--- EXERCISE INPUTS Enclosed Below ---

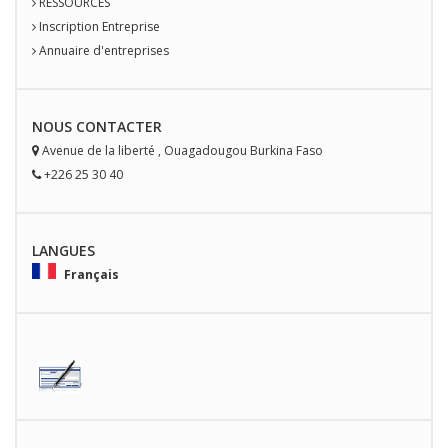
RESSOURCES
Inscription Entreprise
Annuaire d'entreprises
NOUS
CONTACT
ER
Avenue de la liberté
,
Ouagadougou
Burkina Faso
+226 25 30 40
LANGUES
Français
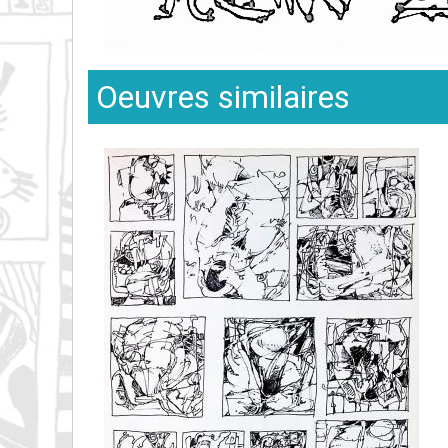
Oeuvres similaires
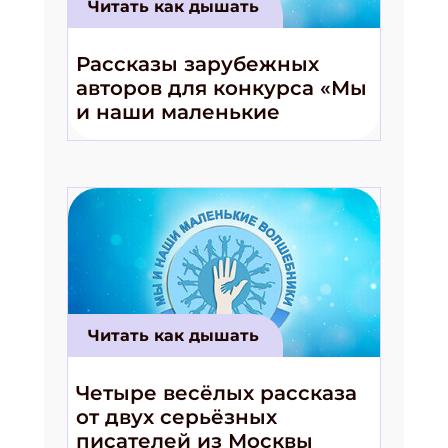
Читать как дышать
Рассказы зарубежных
авторов для конкурса «Мы
и наши маленькие
волшебники!»
Читать как дышать
Четыре весёлых рассказа
от двух серьёзных
писателей из Москвы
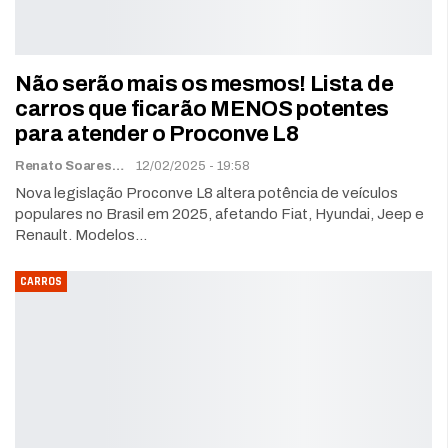
Não serão mais os mesmos! Lista de
carros que ficarão MENOS potentes
para atender o Proconve L8
Renato Soares
12/02/2025 - 19:58
Nova legislação Proconve L8 altera potência de veículos
populares no Brasil em 2025, afetando Fiat, Hyundai, Jeep e
Renault. Modelos…
CARROS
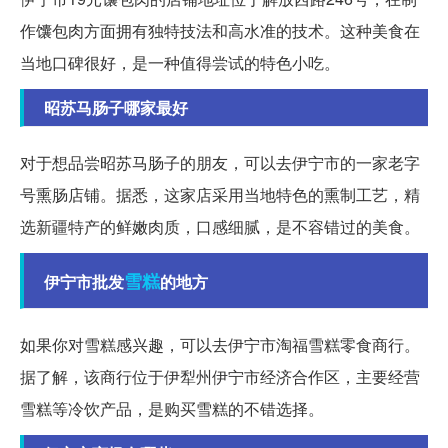
作馕包肉方面拥有独特技法和高水准的技术。这种美食在
当地口碑很好，是一种值得尝试的特色小吃。
昭苏马肠子哪家最好
对于想品尝昭苏马肠子的朋友，可以去伊宁市的一家老字
号熏肠店铺。据悉，这家店采用当地特色的熏制工艺，精
选新疆特产的鲜嫩肉质，口感细腻，是不容错过的美食。
雪糕
伊宁市批发
的地方
如果你对雪糕感兴趣，可以去伊宁市淘福雪糕零食商行。
据了解，该商行位于伊犁州伊宁市经济合作区，主要经营
雪糕等冷饮产品，是购买雪糕的不错选择。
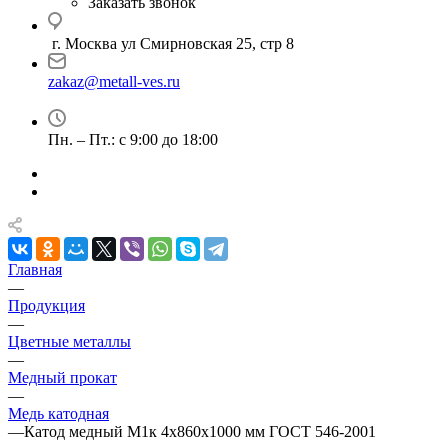
Заказать звонок
г. Москва ул Смирновская 25, стр 8
zakaz@metall-ves.ru
Пн. – Пт.: с 9:00 до 18:00
Главная
—
Продукция
—
Цветные металлы
—
Медный прокат
—
Медь катодная
—
Катод медный М1к 4х860х1000 мм ГОСТ 546-2001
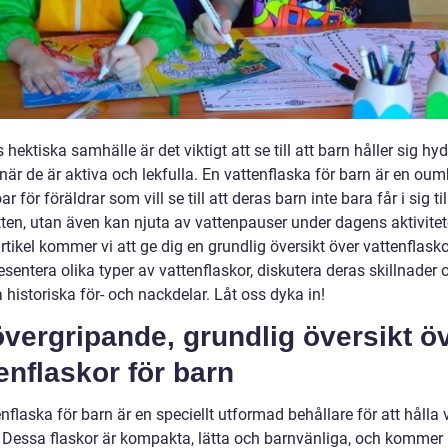
 hektiska samhälle är det viktigt att se till att barn håller sig hy
 när de är aktiva och lekfulla. En vattenflaska för barn är en oum
r för föräldrar som vill se till att deras barn inte bara får i sig til
ten, utan även kan njuta av vattenpauser under dagens aktivitete
tikel kommer vi att ge dig en grundlig översikt över vattenflasko
esentera olika typer av vattenflaskor, diskutera deras skillnader 
 historiska för- och nackdelar. Låt oss dyka in!
vergripande, grundlig översikt ö
enflaskor för barn
nflaska för barn är en speciellt utformad behållare för att hålla 
. Dessa flaskor är kompakta, lätta och barnvänliga, och kommer i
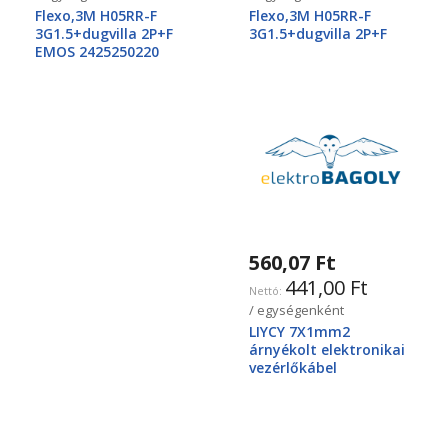
Flexo,3M H05RR-F
Flexo,3M H05RR-F
3G1.5+dugvilla 2P+F
3G1.5+dugvilla 2P+F
EMOS 2425250220
560,07 Ft
441,00 Ft
/ egységenként
LIYCY 7X1mm2
árnyékolt elektronikai
vezérlőkábel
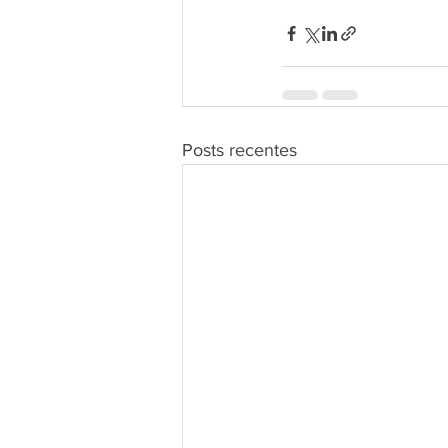
Posts recentes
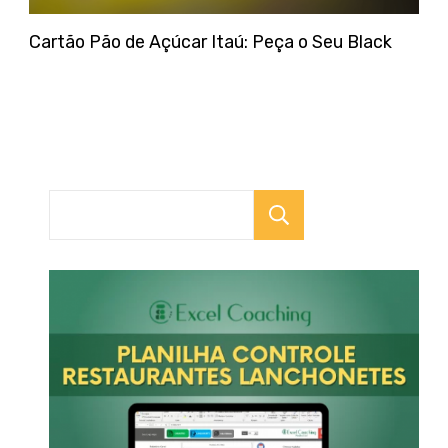
Cartão Pão de Açúcar Itaú: Peça o Seu Black
Pesquisar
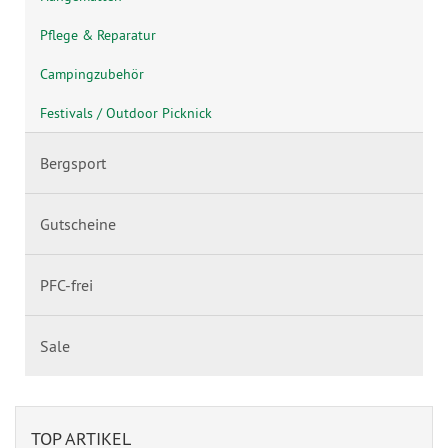
Pflege & Reparatur
Campingzubehör
Festivals / Outdoor Picknick
Bergsport
Gutscheine
PFC-frei
Sale
TOP ARTIKEL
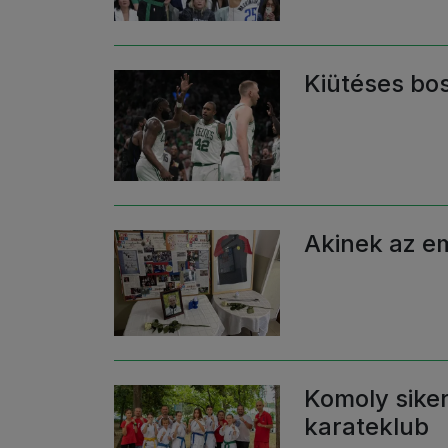
Kiütéses bos
Akinek az em
Komoly siker
karateklub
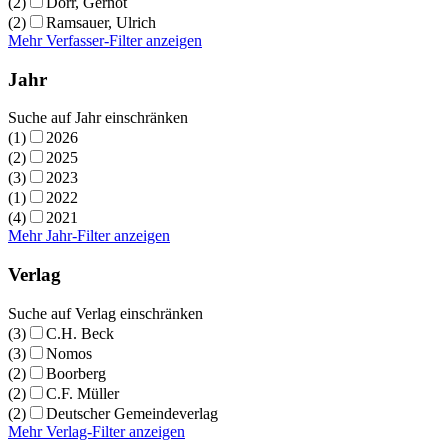
(2)
Dörr, Gernot
(2)
Ramsauer, Ulrich
Mehr Verfasser-Filter anzeigen
Jahr
Suche auf Jahr einschränken
(1)
2026
(2)
2025
(3)
2023
(1)
2022
(4)
2021
Mehr Jahr-Filter anzeigen
Verlag
Suche auf Verlag einschränken
(3)
C.H. Beck
(3)
Nomos
(2)
Boorberg
(2)
C.F. Müller
(2)
Deutscher Gemeindeverlag
Mehr Verlag-Filter anzeigen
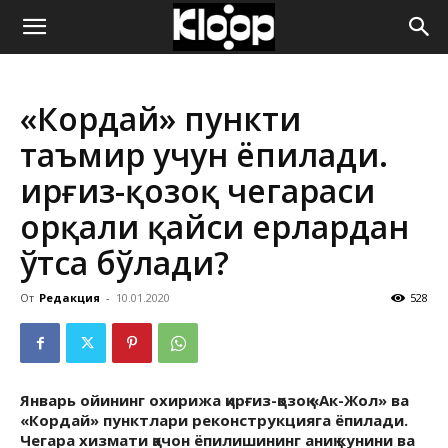
ҚИРҒИЗИСТОН
«Кордай» пункти
ЯНГИЛИКЛАРИ
таъмир учун ёпилади.
Қирғиз-қозоқ чегараси
орқали қайси ерлардан
ўтса бўлади?
От
Редакция
-
10.01.2020
528
Январь ойининг охирижа қирғиз-қозоқ «Ак-Жол» ва
«Кордай» пунктлари реконструкцияга ёпилади.
Чегара хизмати қачон ёпилишининг аниқ кунини ва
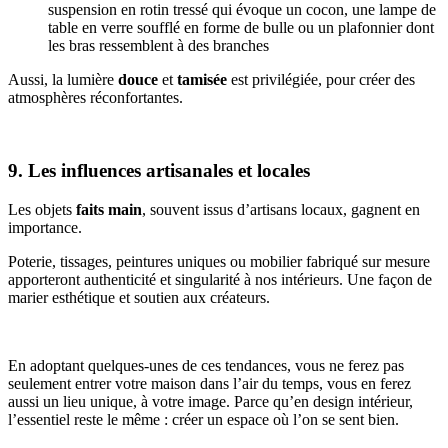
suspension en rotin tressé qui évoque un cocon, une lampe de
table en verre soufflé en forme de bulle ou un plafonnier dont
les bras ressemblent à des branches
Aussi, la lumière
douce
et
tamisée
est privilégiée, pour créer des
atmosphères réconfortantes.
9. Les influences artisanales et locales
Les objets
faits main
, souvent issus d’artisans locaux, gagnent en
importance.
Poterie, tissages, peintures uniques ou mobilier fabriqué sur mesure
apporteront authenticité et singularité à nos intérieurs. Une façon de
marier esthétique et soutien aux créateurs.
En adoptant quelques-unes de ces tendances, vous ne ferez pas
seulement entrer votre maison dans l’air du temps, vous en ferez
aussi un lieu unique, à votre image. Parce qu’en design intérieur,
l’essentiel reste le même : créer un espace où l’on se sent bien.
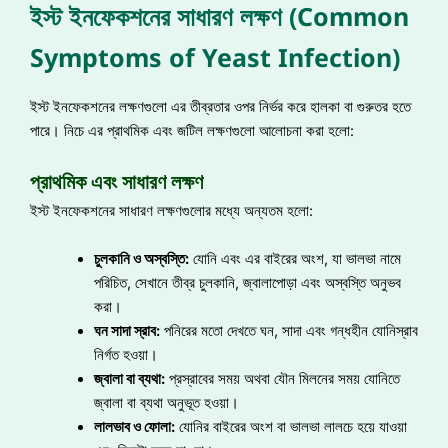
ইস্ট ইনফেকশনের সাধারণ লক্ষণ (Common
Symptoms of Yeast Infection)
ইস্ট ইনফেকশনের লক্ষণগুলো এর তীব্রতার ওপর নির্ভর করে হালকা বা গুরুতর হতে
পারে। নিচে এর প্রাথমিক এবং জটিল লক্ষণগুলো আলোচনা করা হলো:
প্রাথমিক এবং সাধারণ লক্ষণ
ইস্ট ইনফেকশনের সাধারণ লক্ষণগুলোর মধ্যে অন্যতম হলো:
চুলকানি ও অস্বস্তি:
যোনি এবং এর বাইরের অংশ, যা ভালভা নামে
পরিচিত, সেখানে তীব্র চুলকানি, জ্বালাপোড়া এবং অস্বস্তি অনুভব
করা।
ঘন সাদা স্রাব:
পনিরের মতো দেখতে ঘন, সাদা এবং গন্ধহীন যোনিস্রাব
নির্গত হওয়া।
জ্বালা বা ব্যথা:
প্রস্রাবের সময় অথবা যৌন মিলনের সময় যোনিতে
জ্বালা বা ব্যথা অনুভূত হওয়া।
লালভাব ও ফোলা:
যোনির বাইরের অংশ বা ভালভা লালচে হয়ে যাওয়া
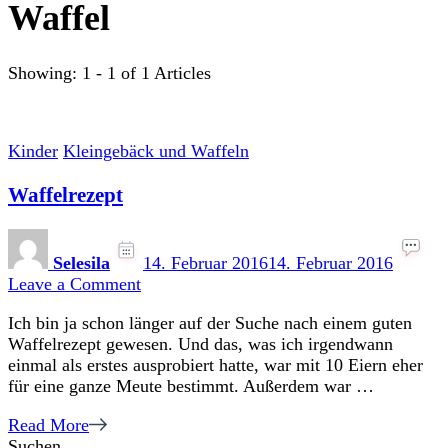
Waffel
Showing: 1 - 1 of 1 Articles
Kinder
Kleingebäck und Waffeln
Waffelrezept
Selesila
14. Februar 2016
14. Februar 2016
on
Leave a Comment
Waffelrezept
Ich bin ja schon länger auf der Suche nach einem guten
Waffelrezept gewesen. Und das, was ich irgendwann
einmal als erstes ausprobiert hatte, war mit 10 Eiern eher
für eine ganze Meute bestimmt. Außerdem war …
Read More
Suchen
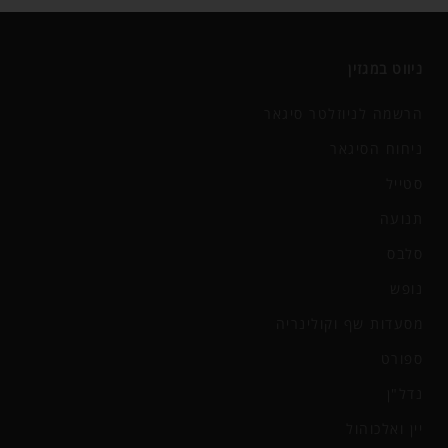
ניווט במגזין
הרשמה לניוזלטר סיגאר
ניחוח הסיגאר
סטייל
תנועה
סלבס
נופש
מסעדות שף וקולינריה
ספורט
נדל"ן
יין ואלכוהול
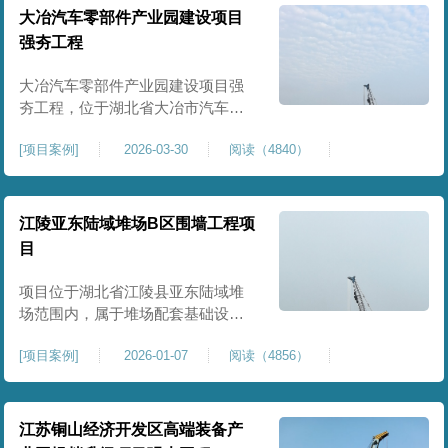
块。项目场地为园区新建建设用
大冶汽车零部件产业园建设项目
地，原始场地土质松散、土层固结
强夯工程
不均匀、孔隙较大、地基承载力偏
弱。新能源产业园厂房及配套设施
大冶汽车零部件产业园建设项目强
对
夯工程，位于湖北省大冶市汽车零
部件产业园规划地块内，是园区工
[
项目案例
]
2026-03-30
阅读（4840）
业厂房、生产车间及配套附属设施
建设的前置基础性地基处理工程。
项目场地为园区新建工业建设用
地，原始场地土层松散、土质均匀
江陵亚东陆域堆场B区围墙工程项
性较差、土体固结度不足，天然地
目
基承载力偏低。汽车零部件生产厂
房对地基平整度、整体刚度、沉降
项目位于湖北省江陵县亚东陆域堆
控
场范围内，属于堆场配套基础设施
加固改造项目，主要服务于场区围
[
项目案例
]
2026-01-07
阅读（4856）
墙及附属设施建设，是保障场区边
界围护结构稳定、提升场地整体建
设标准的前置关键工程，本项目强
夯处理总面积20000㎡，施工范围为
江苏铜山经济开发区高端装备产
陆域堆场B区围墙沿线及配套场地。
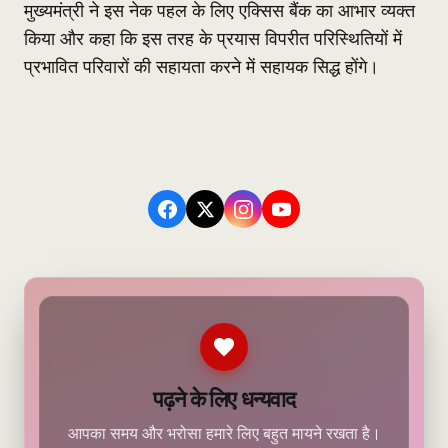
मुख्यमंत्री ने इस नेक पहल के लिए एक्सिस बैंक का आभार व्यक्त
किया और कहा कि इस तरह के प्रयास विपरीत परिस्थितियों में
प्रभावित परिवारों की सहायता करने में सहायक सिद्ध होंगे।
पढ़ने के लिए धन्यवाद
आपका समय और भरोसा हमारे लिए बहुत मायने रखता है।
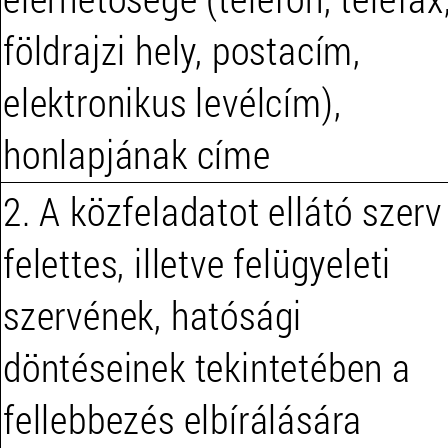
földrajzi hely, postacím,
elektronikus levélcím),
honlapjának címe
2. A közfeladatot ellátó szerv
felettes, illetve felügyeleti
szervének, hatósági
döntéseinek tekintetében a
fellebbezés elbírálására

--- End of Enclosed EXERCISE INPUTS ---

● **WORK INSTRUCTIONS**
Output the lines of the data exactly, starting at the first and ending with the line that has "Não serão mais os mesmos! Lista de". Pictures are not part of it.

● **EXPECTED ANSWER**
RESSOURCES
Inscription Entreprise
Annuaire d'entreprises
NOUS
CONTACT
ER
Avenue de la liberté
,
Ouagadougou
Burkina Faso
+226 25 30 40
LANGUES
Français
Oeuvres similaires
Читать как дышать
Рассказы зарубежных
авторов для конкурса «Мы
и наши маленькие
волшебники!»
Читать как дышать
Четыре весёлых рассказа
от двух серьёзных
писателей из Москвы
Não serão mais os mesmos! Lista de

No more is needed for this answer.